In a note sent to Inside Asian Gaming, JP Morgan analysts DS Kim and Sean Zhuang state that the Gaming Industry Reform Plan announced by the Prime Minister’s Office on 14 December “clearly points to further regulatory tightening and increasing oversight on local gambling” and includes four major initiatives, “one of which effectively targets Kangwon Land by redesigning the Revenue Cap Policy with heavier penalties and stricter legal enforcement.”
Korea’s Revenue Cap is designed to regulate legalized gambling industries in Korea by setting an acceptable maximum level of gaming demand with the revenue cap for the entire gambling industry combined calculated as a proportion of GDP (currently 0.54%) and allocated across the seven different industries. Kangwon Land is the only one of the seven industries – which also includes horse racing, bicycle racing, boat racing, lottery, bull fighting and sports toto – to have violated the cap in recent years.
According to JP Morgan, the government’s latest directive on opening hours could see Kangwon Land’s revenue fall by around 10% in 2018.

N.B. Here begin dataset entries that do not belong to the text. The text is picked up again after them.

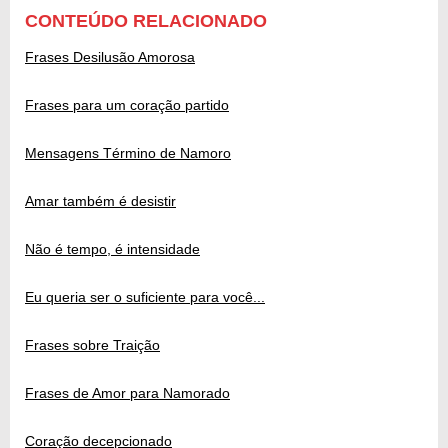
CONTEÚDO RELACIONADO
Frases Desilusão Amorosa
Frases para um coração partido
Mensagens Término de Namoro
Amar também é desistir
Não é tempo, é intensidade
Eu queria ser o suficiente para você...
Frases sobre Traição
Frases de Amor para Namorado
Coração decepcionado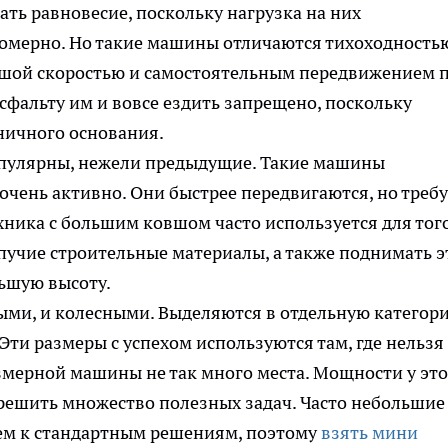
ть равновесие, поскольку нагрузка на них
омерно. Но такие машины отличаются тихоходность
ьшой скоростью и самостоятельным передвижением 
сфальту им и вовсе ездить запрещено, поскольку
ничного основания.
опулярны, нежели предыдущие. Такие машины
очень активно. Они быстрее передвигаются, но треб
хника с большим ковшом часто используется для того
пучие строительные материалы, а также поднимать э
ьшую высоту.
ми, и колесными. Выделяются в отдельную категор
Эти размеры с успехом используются там, где нельзя
змерной машины не так много места. Мощности у эт
 решить множество полезных задач. Часто небольшие
ем к стандартным решениям, поэтому
взять мини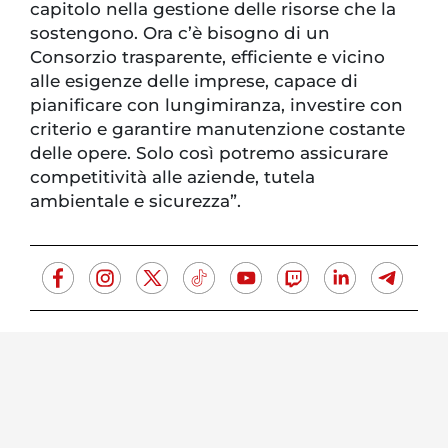
capitolo nella gestione delle risorse che la
sostengono. Ora c’è bisogno di un
Consorzio trasparente, efficiente e vicino
alle esigenze delle imprese, capace di
pianificare con lungimiranza, investire con
criterio e garantire manutenzione costante
delle opere. Solo così potremo assicurare
competitività alle aziende, tutela
ambientale e sicurezza”.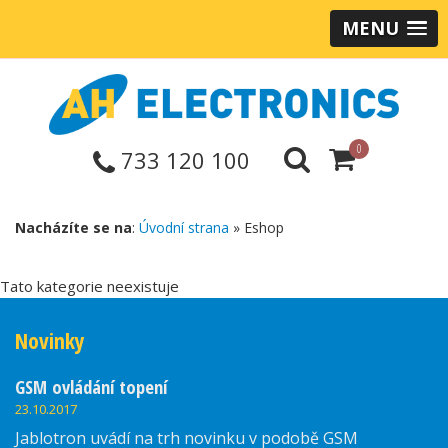
MENU
0
733 120 100
Nacházíte se na
:
Úvodní strana
» Eshop
Tato kategorie neexistuje
Novinky
GSM ovládání topení
23.10.2017
Jablotron uvádí na trh novinku v podobě GSM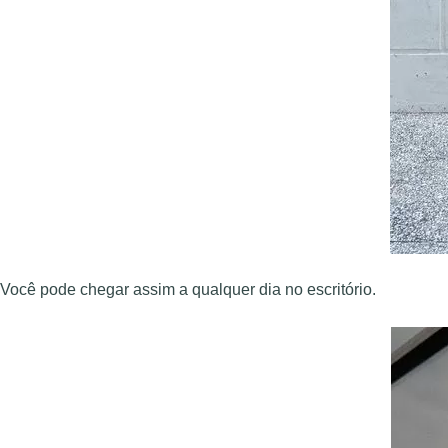
Você pode chegar assim a qualquer dia no escritório.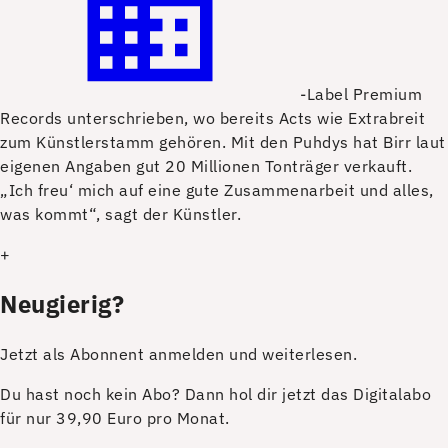
-Label Premium
Records unterschrieben, wo bereits Acts wie Extrabreit
zum Künstlerstamm gehören. Mit den Puhdys hat Birr laut
eigenen Angaben gut 20 Millionen Tonträger verkauft.
„Ich freu‘ mich auf eine gute Zusammenarbeit und alles,
was kommt“, sagt der Künstler.
+
Neugierig?
Jetzt als Abonnent anmelden und weiterlesen.
Du hast noch kein Abo? Dann hol dir jetzt das Digitalabo
für nur 39,90 Euro pro Monat.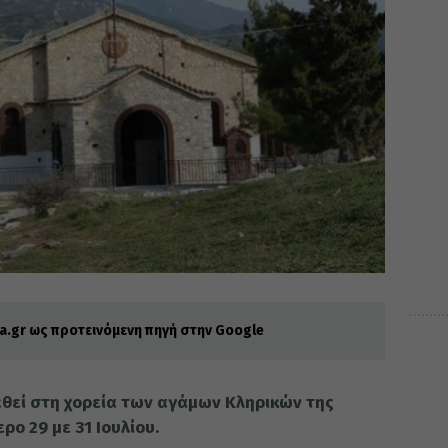
.gr ως προτεινόμενη πηγή στην Google
εθεί στη χορεία των αγάμων Κληρικών της
ο 29 με 31 Ιουλίου.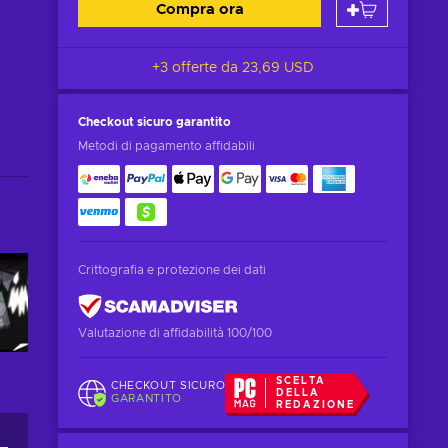
Compra ora
+3 offerte da
23,69 USD
Checkout sicuro
garantito
Metodi di pagamento affidabili
Crittografia e protezione dei dati
Valutazione di affidabilità 100/100
SCELTA
CHECKOUT SICURO
DELLA
GARANTITO
REDAZIONE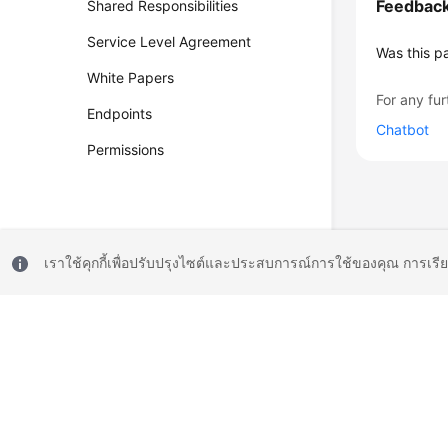
Feedbac
Shared Responsibilities
Service Level Agreement
Was this p
White Papers
For any fur
Endpoints
Chatbot
Permissions
เราใช้คุกกี้เพื่อปรับปรุงไซต์และประสบการณ์การใช้ของคุณ การเรี
© 2026, Huawei Cloud Computing Technologies Co., Ltd. and/or its affi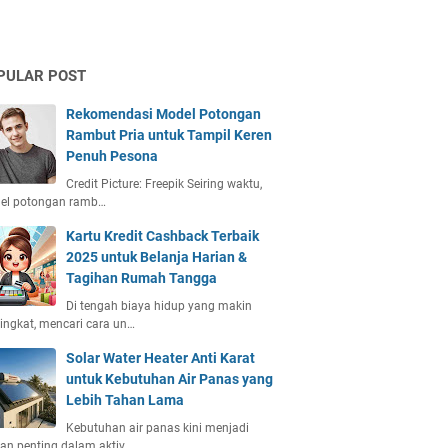
PULAR POST
Rekomendasi Model Potongan
Rambut Pria untuk Tampil Keren
Penuh Pesona
Credit Picture: Freepik Seiring waktu,
el potongan ramb…
Kartu Kredit Cashback Terbaik
2025 untuk Belanja Harian &
Tagihan Rumah Tangga
Di tengah biaya hidup yang makin
ngkat, mencari cara un…
Solar Water Heater Anti Karat
untuk Kebutuhan Air Panas yang
Lebih Tahan Lama
Kebutuhan air panas kini menjadi
an penting dalam aktiv…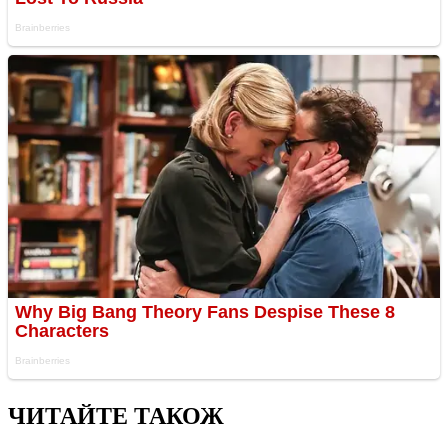
ЧИТАЙТЕ ТАКОЖ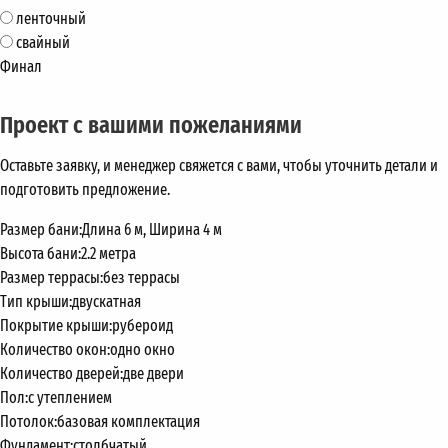
ленточный
свайный
Финал
Проект с вашими пожеланиями
Оставьте заявку, и менеджер свяжется с вами, чтобы уточнить детали и
подготовить предложение.
Размер бани:
Длина 6 м, Ширина 4 м
Высота бани:
2.2 метра
Размер террасы:
без террасы
Тип крыши:
двускатная
Покрытие крыши:
рубероид
Количество окон:
одно окно
Количество дверей:
две двери
Пол:
с утеплением
Потолок:
базовая комплектация
Фундамент:
столбчатый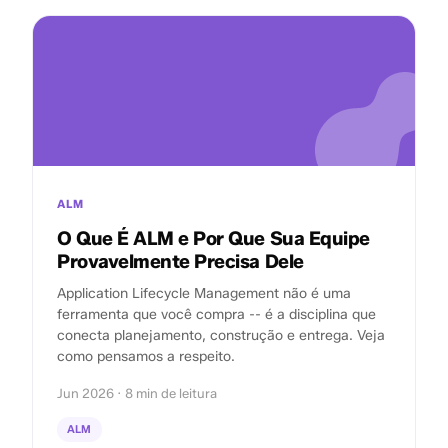
ALM
O Que É ALM e Por Que Sua Equipe
Provavelmente Precisa Dele
Application Lifecycle Management não é uma
ferramenta que você compra -- é a disciplina que
conecta planejamento, construção e entrega. Veja
como pensamos a respeito.
Jun 2026 · 8 min de leitura
ALM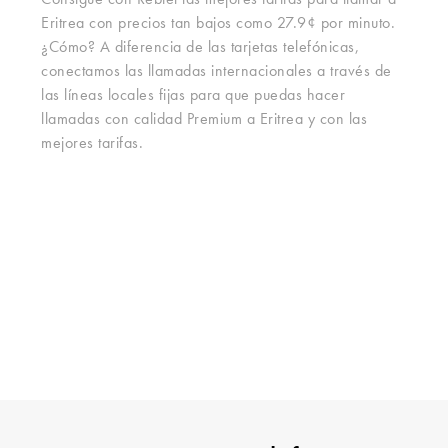
Consigue con Rebtel las mejores tarifas para llamar a
Eritrea con precios tan bajos como 27.9¢ por minuto.
¿Cómo? A diferencia de las tarjetas telefónicas,
conectamos las llamadas internacionales a través de
las líneas locales fijas para que puedas hacer
llamadas con calidad Premium a Eritrea y con las
mejores tarifas.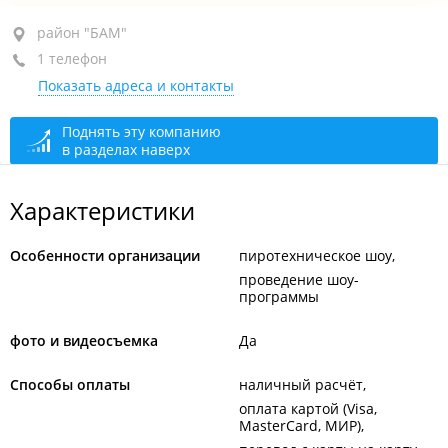
район "БАМ", ул. Постышева, 47
район "БАМ"
1 телефон
кв. 43
Показать адреса и контакты
+7 914 708-11-16
закрыто, откроется в 09:00
Поднять эту компанию
в разделах наверх
Характеристики
Особенности организации
пиротехническое шоу
проведение шоу-
программы
фото и видеосъемка
Да
Способы оплаты
наличный расчёт
оплата картой (Visa,
MasterCard, МИР)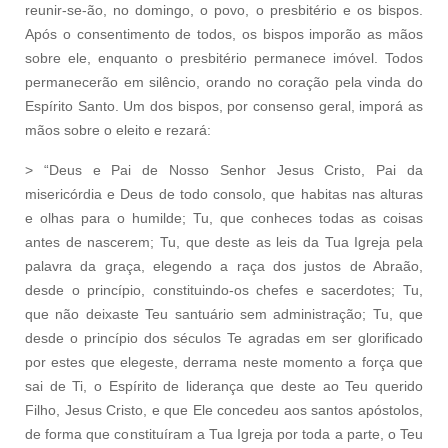
reunir-se-ão, no domingo, o povo, o presbitério e os bispos.
Após o consentimento de todos, os bispos imporão as mãos
sobre ele, enquanto o presbitério permanece imóvel. Todos
permanecerão em silêncio, orando no coração pela vinda do
Espírito Santo. Um dos bispos, por consenso geral, imporá as
mãos sobre o eleito e rezará:
> “Deus e Pai de Nosso Senhor Jesus Cristo, Pai da
misericórdia e Deus de todo consolo, que habitas nas alturas
e olhas para o humilde; Tu, que conheces todas as coisas
antes de nascerem; Tu, que deste as leis da Tua Igreja pela
palavra da graça, elegendo a raça dos justos de Abraão,
desde o princípio, constituindo-os chefes e sacerdotes; Tu,
que não deixaste Teu santuário sem administração; Tu, que
desde o princípio dos séculos Te agradas em ser glorificado
por estes que elegeste, derrama neste momento a força que
sai de Ti, o Espírito de liderança que deste ao Teu querido
Filho, Jesus Cristo, e que Ele concedeu aos santos apóstolos,
de forma que constituíram a Tua Igreja por toda a parte, o Teu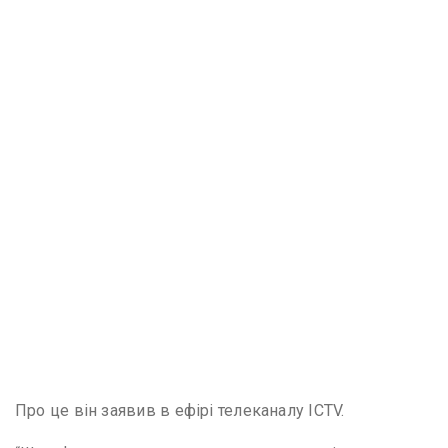
Про це він заявив в ефірі телеканалу ICTV.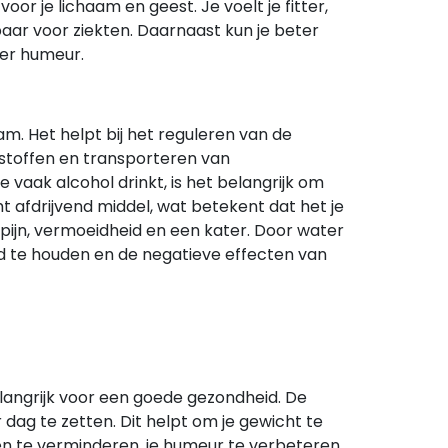
oor je lichaam en geest. Je voelt je fitter,
aar voor ziekten. Daarnaast kun je beter
ver humeur.
am. Het helpt bij het reguleren van de
stoffen en transporteren van
e vaak alcohol drinkt, is het belangrijk om
ht afdrijvend middel, wat betekent dat het je
dpijn, vermoeidheid en een kater. Door water
rd te houden en de negatieve effecten van
langrijk voor een goede gezondheid. De
 dag te zetten. Dit helpt om je gewicht te
ten te verminderen, je humeur te verbeteren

“Recall, Kangwon Land had already reduced its active capacity on the main floor to ~130 tables during 2017 given the company’s efforts to ‘curb revenues’ amidst regulatory pressure; hence the cut on table capacity shouldn’t have any impact for now, in our view,” the note said. However, “the changes in opening hours should have some direct impact (up to 10%, if we simply assume Kangwon Land’s revenue is evenly split during operating hours), though it’s difficult to assess accurately at this point without knowing how the ‘break-time’ would change (current break-time is 6am to 10am) and from when.”
Kim and Zhuang noted previously that even if the Gaming Industry Reform Plan failed to pass the National Assembly, Kangwon Land would likely continue to lay low.
“Our read on the government’s Gambling Industry Reform Plan points to further regulatory tightening and increasing oversight of local gambling, possibly throughout this administration, and we believe Kangwon has no choice but to keep curbing its revenues to avoid further scrutiny for a (good) while,” they said.
“Even in the medium term, we believe management is unlikely to allow its business to grow faster than GDP (which can be seen as a maximum politically acceptable level of growth for gambling), hence we feel it is reasonable to assume its growth potential is effectively ‘capped’ at ~3% per annum at best, possibly throughout this administration until 2022.”